Une analyse mathématique basée sur les schémas des chances simples à l'aide de l'exemple du lancer de pièce :
Une pièce est lancée — 4 fois.
Intuitivement, on s'attendrait à ce que chaque côté apparaisse probablement 2 fois.

Voici donc la vérification :
Les 16 combinaisons suivantes sont possibles (P = Pile, F = Face) :
PPPP (0 fois F), 1 combinaison, probabilité = 1/16
FPPP PFPP PPFP PPPF (1 fois F), 4 comb., prob. = 4/16
FFPP PFPF PFFP FPPF FPFP PPFF (2 fois F), 6 comb., prob. = 6/16
PFFF FPFF FFPF FFFP (3 fois F), 4 comb., prob. = 4/16
FFFF (4 fois F), 1 comb., prob. = 1/16

Cela peut aussi se calculer autrement :
La prob. d'obtenir F 4 fois de suite est (1/2) ^ 4 = 1/16. Même résultat.
( ^ = puissance, exposant)

En fait, il est donc le plus probable d'obtenir 2 fois F et 2 fois P.
Ou autrement dit :
Il y a plus de séquences « mixtes » que « uniformes », c'est-à-dire plus de combinaisons avec 2 F qu'avec 0 F etc.

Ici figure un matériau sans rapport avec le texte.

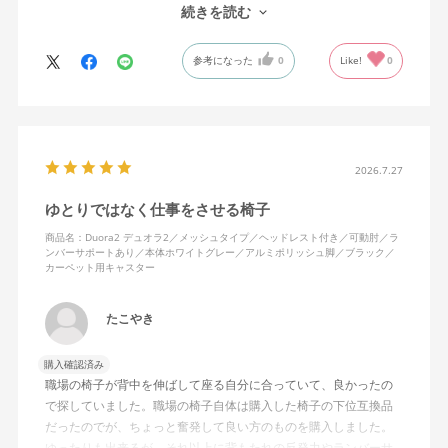
しまってる。
続きを読む
ランバーサポートは思ったよりやさしいサポート。従来使ってい
参考になった
0
Like!
0
た骨盤サポートチェアよりも支える感じは緩やかだが、姿勢の崩
れは起きない。気づくと骨盤が後傾になっている、ってことはな
いので安心です。
背面はクッションタイプかメッシュタイプで相当悩んだが、昨今
の夏の暑さを考えてメッシュを選んで正解。暑気が上がる2階の仕
2026.7.27
事場でも背中に熱がこもらず快適に仕事ができる。カラーのディ
ゆとりではなく仕事をさせる椅子
ープグリーンも爽やかさを感じさせてGOOD。
商品名：Duora2 デュオラ2／メッシュタイプ／ヘッドレスト付き／可動肘／ラ
ンバーサポートあり／本体ホワイトグレー／アルミポリッシュ脚／ブラック／
シンプルで機能性の高いバランスのとれたチェア。背面とヘッド
カーペット用キャスター
レストにもたれかかるような使い方はまだあまりしていないが、
これから読書用にも使って快適性を検証してみたい。
たこやき
購入確認済み
職場の椅子が背中を伸ばして座る自分に合っていて、良かったの
で探していました。職場の椅子自体は購入した椅子の下位互換品
だったのでが、ちょっと奮発して良い方のものを購入しました。
ゆったりも出来るが、それ以上に背もたれの反発力やランバーサ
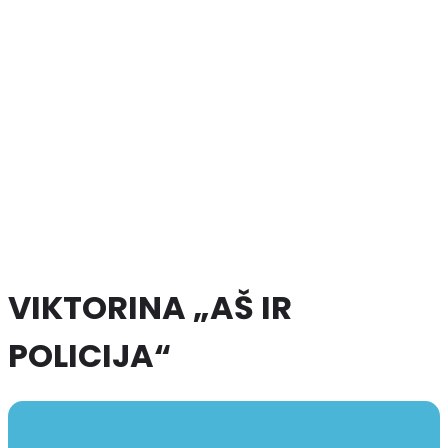
VIKTORINA „AŠ IR
POLICIJA“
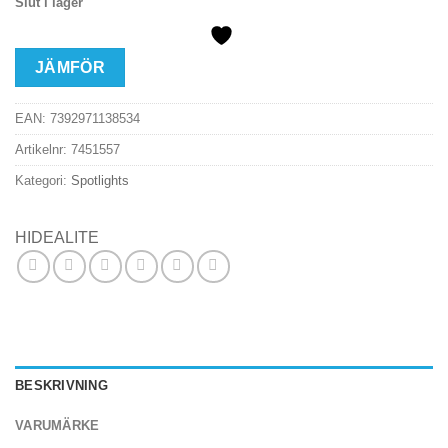
Slut i lager
JÄMFÖR
EAN:
7392971138534
Artikelnr:
7451557
Kategori:
Spotlights
HIDEALITE
BESKRIVNING
VARUMÄRKE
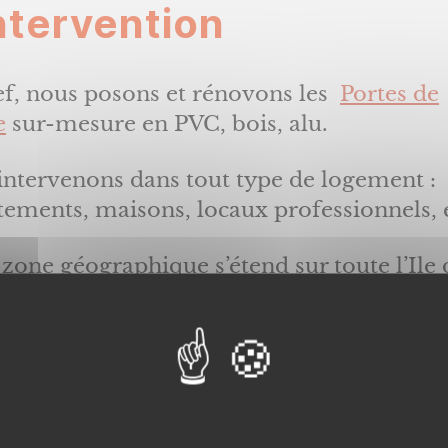
ntervention
ef, nous posons et rénovons les
Portes de
e
sur-mesure en PVC, bois, alu.
intervenons dans tout type de logement :
tements, maisons, locaux professionnels, 
zone géographique s’étend sur toute l’Ile 
e.
agissons principalement dans le départe
ssonne ou se situe notre société (6 rue de l
ie – 91090 Lisses), mais notre équipe se
e également partout en Ile de France :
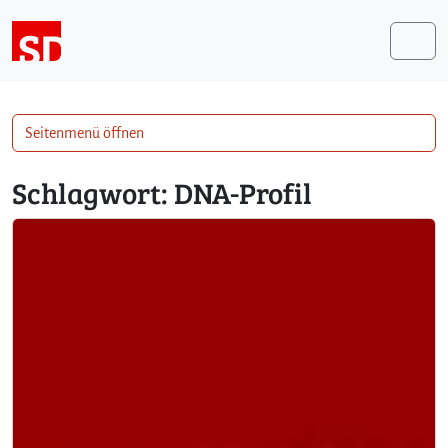
Weiter zum Inhalt
Me
Seitenmenü öffnen
Schlagwort:
DNA-Profil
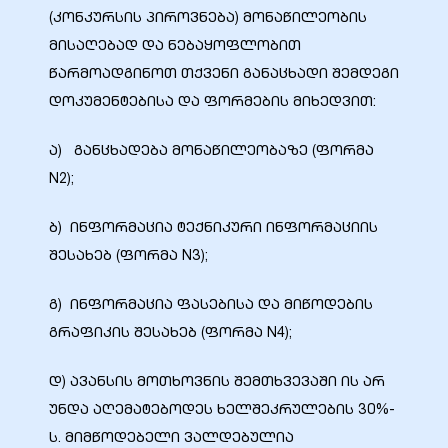
(კონკურსის პიროვნება) მონაწილეობის
მისაღებად და ნებაყოფლობით
წარმოადგინოთ თქვენი განაცხადი შემდეგი
დოკუმენტებისა და ფორმების მიხედვით:
ა) განცხადება მონაწილეობაზე (ფორმა
N2);
ბ) ინფორმაცია ტექნიკური ინფორმაციის
შესახებ (ფორმა N3);
გ) ინფორმაცია ფასებისა და მიწოდების
გრაფიკის შესახებ (ფორმა N4);
დ) ავანსის მოთხოვნის შემთხვევაში ის არ
უნდა აღემატებოდეს ხელშეკრულების 30%-
ს. მიმწოდებელი ვალდებულია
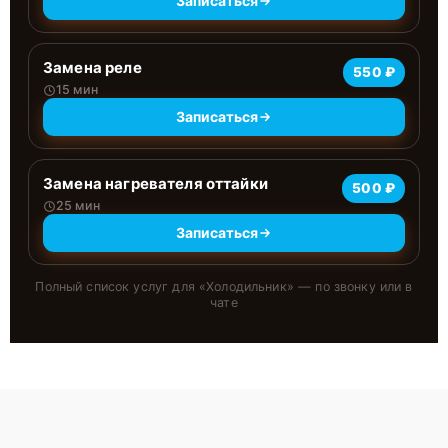
Записаться
Замена реле
550 ₽
15 мин
Записаться
Замена нагревателя оттайки
500 ₽
25 мин
Записаться
Полный список услуг для «
Холодильник
» — по звонку или в
чате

Pourquoi les lancers passés sont sans importance

Jusque-là, tout est clair. Maintenant, les « croyants » — un cas classique de Gambler's Fallacy — affirment que cela pourrait être utilisé à son avantage.
L'idée est de jouer 2 fois, et si P tombe 2 fois, on mise sur le fait que P ne tombera plus.
Cela vient du fait qu'il avait été calculé à l'origine que P deux fois est plus probable que P trois fois.

Le problème de ce raisonnement est que 2 lancers ont déjà été effectués.
Des combinaisons mentionnées ci-dessus, il ne reste que celles commençant par PP :
PPPP (0 fois F), 1 combinaison, prob. = 1/4
PPFP PPPF (1 fois F), 2 comb., prob. = 2/4 = 1/2
PPFF (2 fois F), 1 comb., prob. = 1/4

Il n'est donc pas du tout le cas que F deux fois, c'est-à-dire PPFF, serait plus probable que PPPP.
En fait, les deux événements sont également probables. Le plus probable maintenant est une fois P et une fois F.

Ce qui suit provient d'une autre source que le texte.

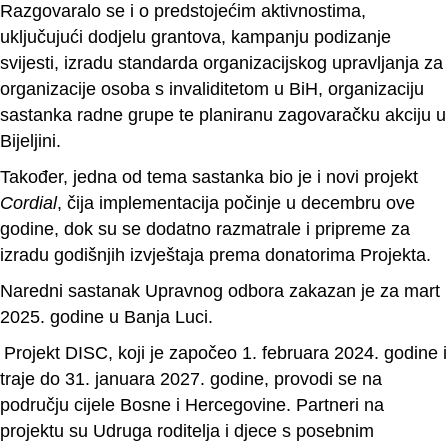
Razgovaralo se i o predstojećim aktivnostima,
uključujući dodjelu grantova, kampanju podizanje
svijesti, izradu standarda organizacijskog upravljanja za
organizacije osoba s invaliditetom u BiH, organizaciju
sastanka radne grupe te planiranu zagovaračku akciju u
Bijeljini.
Također, jedna od tema sastanka bio je i novi projekt
Cordial
, čija implementacija počinje u decembru ove
godine, dok su se dodatno razmatrale i pripreme za
izradu godišnjih izvještaja prema donatorima Projekta.
Naredni sastanak Upravnog odbora zakazan je za mart
2025. godine u Banja Luci.
Projekt DISC, koji je započeo 1. februara 2024. godine i
traje do 31. januara 2027. godine, provodi se na
području cijele Bosne i Hercegovine. Partneri na
projektu su Udruga roditelja i djece s posebnim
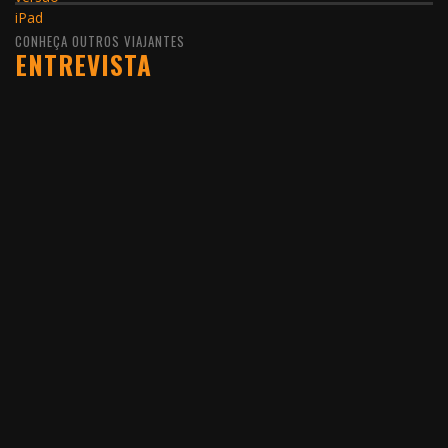
CONHEÇA OUTROS VIAJANTES
ENTREVISTA
10 DE FEVEREIRO DE 2016
JOÃO LEITÃO, UM
VIAJANTE QUE GOSTA DE
VIVER O MUNDO COMO
ELE É
LER MAIS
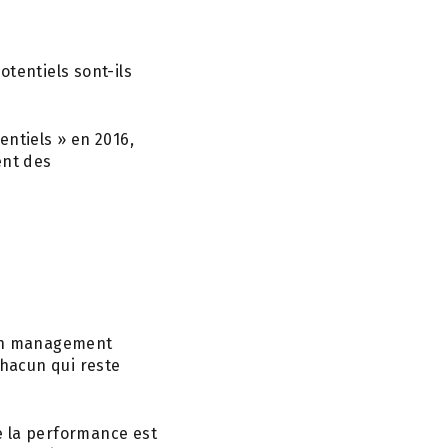
tentiels sont-ils
entiels » en 2016,
ent des
e un management
chacun qui reste
e la performance est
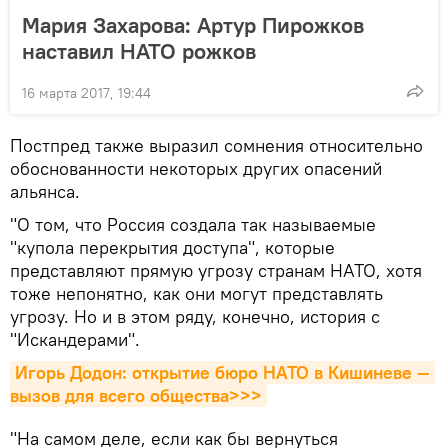
Мария Захарова: Артур Пирожков
наставил НАТО рожков
16 марта 2017, 19:44
Постпред также выразил сомнения относительно
обоснованности некоторых других опасений
альянса.
"О том, что Россия создала так называемые
"купола перекрытия доступа", которые
представляют прямую угрозу странам НАТО, хотя
тоже непонятно, как они могут представлять
угрозу. Но и в этом ряду, конечно, история с
"Искандерами".
Игорь Додон: открытие бюро НАТО в Кишиневе — 
вызов для всего общества>>>
"На самом деле, если как бы вернуться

Cela peut aussi se calculer autrement.
La prob. d'obtenir F 2 fois de suite est (1/2) ^ 2 = 1/4. Même résultat.
Surtout, on voit qu'il n'a absolument aucune importance de savoir combien de fois P est tombé auparavant —
c'est le cœur du Gambler's Fallacy : l'indépendance des événements aléatoires.

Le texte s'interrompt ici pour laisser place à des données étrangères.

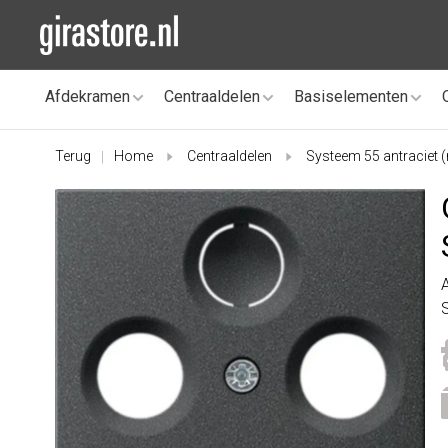
Afdekramen
Centraaldelen
Basiselementen
Terug
Home
Centraaldelen
Systeem 55 antraciet 
|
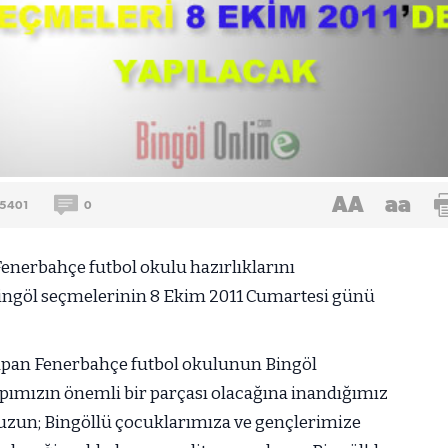
AA
aa
5401
0
Fenerbahçe futbol okulu hazırlıklarını
ingöl seçmelerinin 8 Ekim 2011 Cumartesi günü
a yapan Fenerbahçe futbol okulunun Bingöl
pımızın önemli bir parçası olacağına inandığımız
zun; Bingöllü çocuklarımıza ve gençlerimize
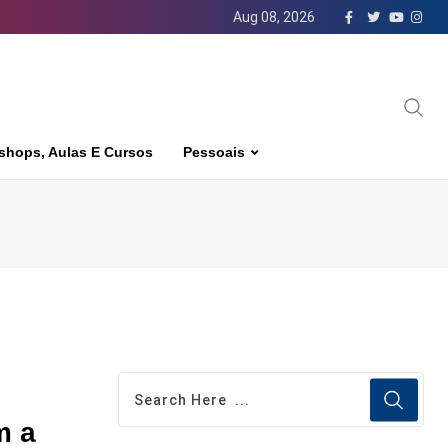
Aug 08, 2026
shops, Aulas E Cursos
Pessoais
m a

On pense peut-être maintenant :
OK, alors on lance encore une fois, et si P tombe, on mise sur F et vice versa.
Supposons que P tombe.
Des combinaisons, il ne reste que celles commençant par 3 fois P :
PPPP, 1 combinaison, prob. = 1/2
PPPF, 1 combinaison, prob. = 1/2

Les combinaisons PPPP et PPPF sont maintenant exactement aussi probables — c'est-à-dire exactement égales à la prob. de lancer P ou F, soit 1/2.
Cela peut aussi se calculer autrement : La prob. d'obtenir P en un lancer est (1/2) ^ 1 = 1/2.

La même chose peut être faite avec 30 lancers.
Il faut plus de temps pour l'écrire, mais on arrive au même résultat.
Bien sûr, la prob. d'obtenir P 30 fois en 30 lancers est très faible, soit (1/2) ^ 30 (= 1/1 073 741 824 = 0,000 000 001)¹
Mais si P est déjà tombé 28 fois,
des nombreuses combinaisons initialement possibles, seules celles commençant par 28 fois P restent :
28P+PP, prob. = 1/4
28P+PF et 28P+FP, prob. = 1/2
28P+FF, prob. = 1/4

28P+PP et 28P+FF sont donc également probables.
Cela peut aussi se calculer autrement :
On lance deux fois (ce qui s'est passé avant est complètement hors de propos),
donc la prob. pour 2 fois P = (1/2) ^ 2 = 1/4. Même résultat.

L'exemple de la roulette

On dit peut-être maintenant que la roulette n'est pas un lancer de pièce.
Le principe de l'indépendance des événements aléatoires est cependant exactement le même — on écrit juste plus longtemps pour lister toutes les combinaisons possibles
(c'est pourquoi l'exemple de la pièce est utilisé ici), et la prob. est (1/37) au lieu de (1/2).
Autrement, tout est comme d'habitude. Les lancers précédents n'influencent pas la probabilité à la roulette.
Qui ne le croit pas peut écrire toutes les combinaisons possibles en 10 coups.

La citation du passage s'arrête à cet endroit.